Querido diário:
Comecei o título deste artigo usando o adjetivo masculino singular "honesto". Singular, eis a chave, uma vez que parece haver poucos honestos, especialmente na política, objeto de minha incursão à economia política do Brasil contemporâneo. A corrupção não é de hoje e o povo, piadista como ele só, já acusou esta escassez quando da eleição -lá por seus pares- do general Ernesto Geisel à presidência da república em 15 de janeiro de 1974. Diz a piada que -homens de seu tempo- os militares tentaram resolver o impasse do excesso de candidatos à sucessão do general Emílio Garrastazu Médici, pedindo a um algoritmo que, desta vez, apontasse um general honesto. O computador -segue a lenda- pensou, pensou e informou: "honesto não tem, mas por aproximação temos um Ernesto". Aqui entre nós, tornemo-nos circunspectos: primeiramente fora Temer!
Os tempos mudaram. Mudanças cosméticas, é verdade, pois o principal problema brasileiro, a desigualdade, esconde-se nas mais variadas fímbrias da vida nacional.

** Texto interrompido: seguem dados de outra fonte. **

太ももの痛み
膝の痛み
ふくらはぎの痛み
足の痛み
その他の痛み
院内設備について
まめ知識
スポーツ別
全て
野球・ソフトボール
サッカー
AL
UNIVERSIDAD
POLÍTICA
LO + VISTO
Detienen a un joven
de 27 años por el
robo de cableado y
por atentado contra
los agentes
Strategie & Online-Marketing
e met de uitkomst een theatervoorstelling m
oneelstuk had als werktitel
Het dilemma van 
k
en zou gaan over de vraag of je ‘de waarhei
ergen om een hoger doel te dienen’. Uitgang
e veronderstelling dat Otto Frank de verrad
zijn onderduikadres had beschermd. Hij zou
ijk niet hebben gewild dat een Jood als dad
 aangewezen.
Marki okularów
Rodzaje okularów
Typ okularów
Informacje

Na presente fase e as instituições que nela funcionam, não há como deixar de referir que a própria desigualdade é endossada pela impunidade. Um sistema judiciário de baixa eficiência é um poderoso aliado da desigualdade na medida que, por exemplo, não exige do poder executivo a criação de condições para todas as crianças frequentarem escolas de qualidade, não oferece segurança pública em níveis adequados, não garante (nem entende o que significa) um sistema de saúde realmente universal, não pune políticos que mentem em suas promessas eleitorais, e por aí segue a saga.

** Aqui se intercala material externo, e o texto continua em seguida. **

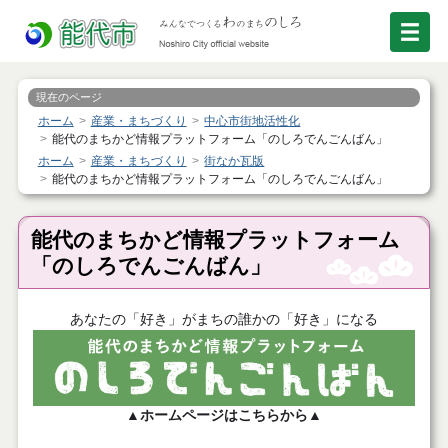
現在のページ
ホーム
産業・まちづくり
中心市街地活性化
能代のまちかど情報プラットフォーム「のしろでんごんばん」
ホーム
産業・まちづくり
街なか瓦版
能代のまちかど情報プラットフォーム「のしろでんごんばん」
能代のまちかど情報プラットフォーム
「のしろでんごんばん」
あなたの「好き」がまちの誰かの「好き」になる
▲ホームページはこちらから
▲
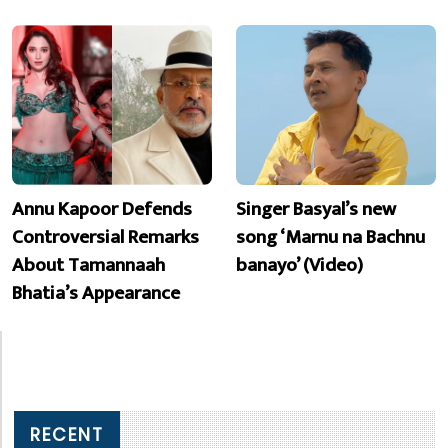
Annu Kapoor Defends
Singer Basyal’s new
Controversial Remarks
song ‘Marnu na Bachnu
About Tamannaah
banayo’ (Video)
Bhatia’s Appearance
RECENT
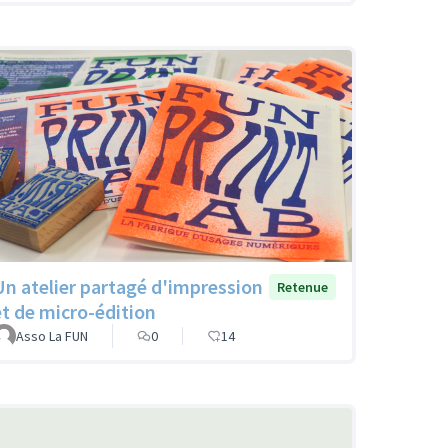
Un atelier partagé d'impression
Retenue
et de micro-édition
Asso La FUN
0
14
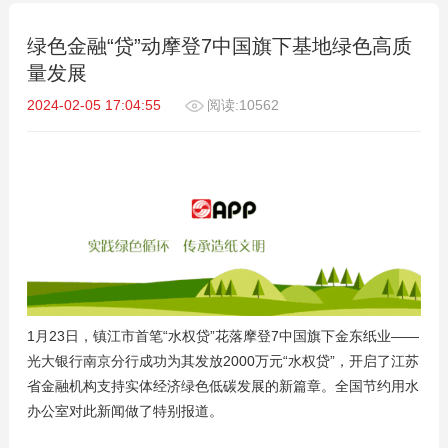
绿色金融“贷”动摩登7中国旗下基地绿色高质
量发展
2024-02-05 17:04:55
阅读:10562
1月23日，镇江市首笔“水权贷”花落摩登7中国旗下金东纸业——
光大银行南京分行成功为其发放2000万元“水权贷”，开启了江苏
省金融机构支持实体经济绿色低碳发展的新篇章。全国节约用水
办公室对此新闻做了特别报道。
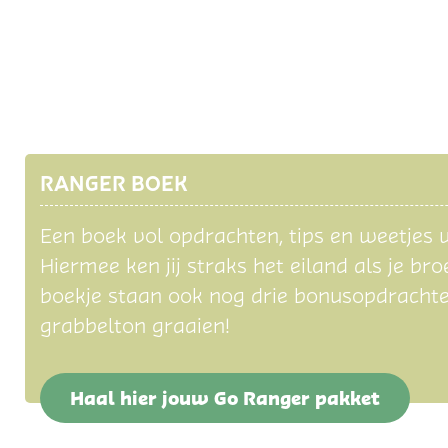
RANGER BOEK
Een boek vol opdrachten, tips en weetjes w
Hiermee ken jij straks het eiland als je br
boekje staan ook nog drie bonusopdrachten
grabbelton graaien!
Haal hier jouw Go Ranger pakket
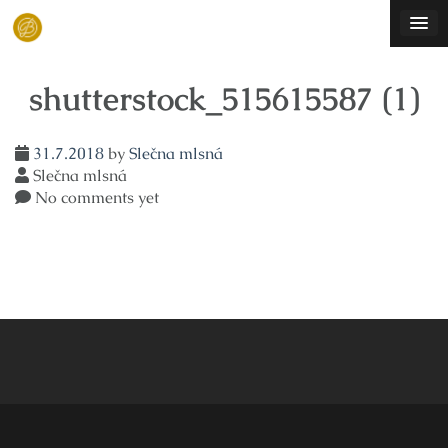
Skip
to
content
shutterstock_515615587 (1)
31.7.2018
by
Slečna mlsná
Slečna mlsná
No comments yet
Navigace
pro
příspěvek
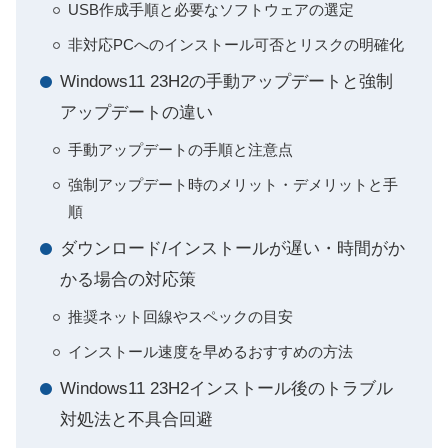
USB作成手順と必要なソフトウェアの選定
非対応PCへのインストール可否とリスクの明確化
Windows11 23H2の手動アップデートと強制
アップデートの違い
手動アップデートの手順と注意点
強制アップデート時のメリット・デメリットと手
順
ダウンロード/インストールが遅い・時間がか
かる場合の対応策
推奨ネット回線やスペックの目安
インストール速度を早めるおすすめの方法
Windows11 23H2インストール後のトラブル
対処法と不具合回避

A impunidade, como sabemos, é alcançada pelo estabelecimento de um preço baixíssimo para a demanda por crimes. Sendo esta demanda exercida pelos desonestos, o preço baixo induz ao consumo de alta quantidade de ilícitos. Já estamos com dois itens: a desigualdade e a impunidade. Mas rapidamente cumpre-nos acrescentar uma terceira e poderosa aliada no Brasil: a leniência, a lentidão da justiça, o que provocou uma relação entre processos pendentes e população realmente escandalosa: para os 200 milhões de brasileiros, há 100 milhões de processos transitando pelos escaninhos das repartições da administração da justiça. Como evitar de comemorar que, em média, cada brasileiro ou está processando outro ou sendo processado por ele?

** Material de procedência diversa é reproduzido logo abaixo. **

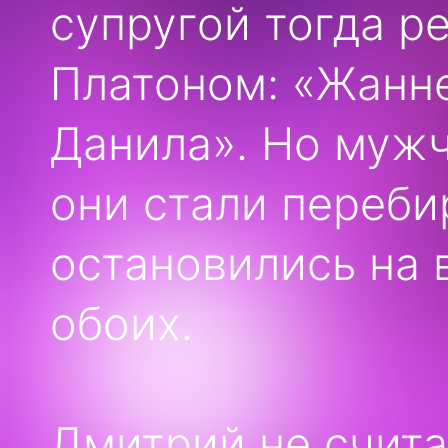
супругой тогда р
Платоном: «Жанне
Данила». Но мужч
они стали переби
остановились на 
обоих.
Дмитрий не счит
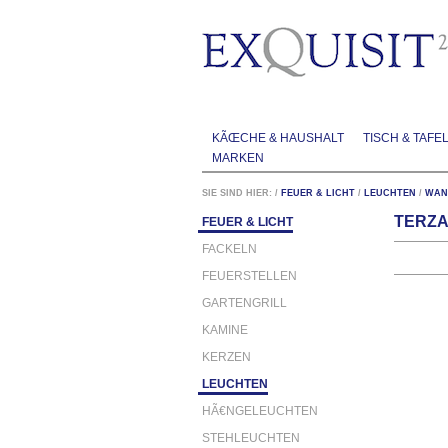
KÃŒCHE & HAUSHALT
TISCH & TAFE
MARKEN
SIE SIND HIER:
/
FEUER & LICHT
/
LEUCHTEN
/
WAN
TERZA
FEUER & LICHT
FACKELN
FEUERSTELLEN
GARTENGRILL
KAMINE
KERZEN
LEUCHTEN
HÃ€NGELEUCHTEN
STEHLEUCHTEN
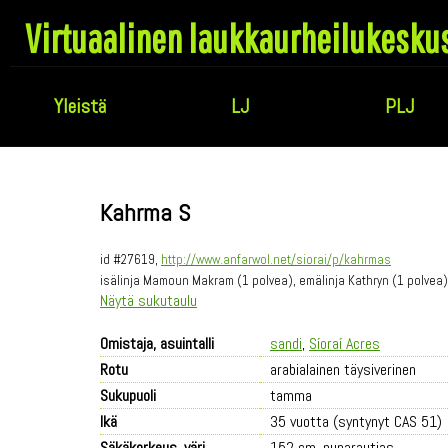
Virtuaalinen laukkaurheilukesku
Yleistä
LJ
PLJ
Kahrma S
id #27619,
http://www.anfarwol.net/siorai/p/kahrmas
isälinja Mamoun Makram (1 polvea), emälinja Kathryn (1 polvea
Näytä sukutaulu
Omistaja, asuintalli
sandi
,
Síoraí Acres
Rotu
arabialainen täysiverinen
Sukupuoli
tamma
Ikä
35 vuotta (syntynyt CAS 51)
Säkäkorkeus, väri
152 cm, punarautias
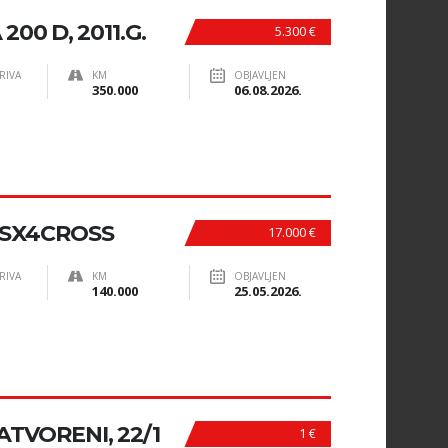
00 D, 2011.G.
5.300 €
RIVA
KM
OBJAVLJEN
350.000
06.08.2026.
 SX4CROSS
17.000 €
RIVA
KM
OBJAVLJEN
140.000
25.05.2026.
TVORENI, 22/1
1 €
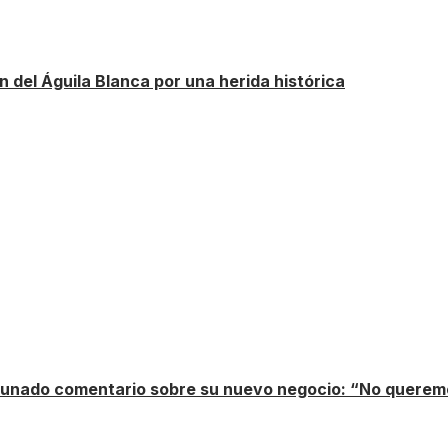
n del Águila Blanca por una herida histórica
rtunado comentario sobre su nuevo negocio: “No queremo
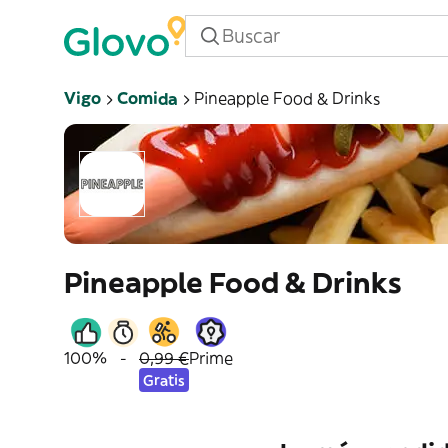
Vigo
Comida
Pineapple Food & Drinks
Pineapple Food & Drinks
100%
-
0,99 €
Prime
Gratis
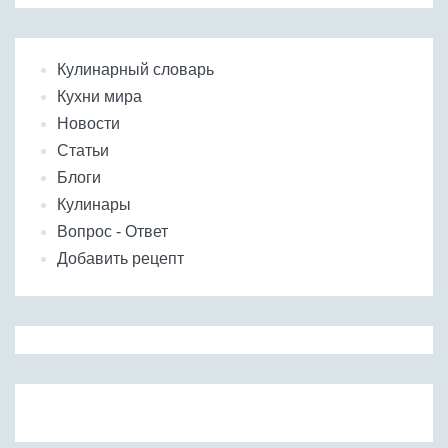
Кулинарный словарь
Кухни мира
Новости
Статьи
Блоги
Кулинары
Вопрос - Ответ
Добавить рецепт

No congresso nacional, as posições de representantes do povo já vêm diretamente associadas à cultura da impunidade, pois são dezenas os deputados e senadores cuja motivação para permanecerem na política é o foro especial que a representação lhes oferece e, com ele, a criminalização de suas ações apenas após filtro imposto pelo poder judiciário. A atual composição das duas casas é de 513 deputados e 81 senadores. Deste total de 594 representantes do povo e das terras há 238 "sendo investigados", como aponta Isabella Macedo em artigo de 27 de julho no site http://congressoemfoco.uol.com.br. São centenas de inquéritos, quase alcançando galhardamente a média de apenas meio processo por brasileiro. Em outras palavras, dado o tamanho da amostra (e a possível impunidade/ignorância sobre crimes de muitos deles) um político exercendo cargos eletivos pratica ações que são mais suspeitas de criminosas que a média da população brasileira. Mau sinal... Esta escandalosa convivência com a impunidade dos parlamentares é um trágico exemplo voltado a conduzir nossa reflexão sobre a herança que a atual geração deixará para seus pósteros.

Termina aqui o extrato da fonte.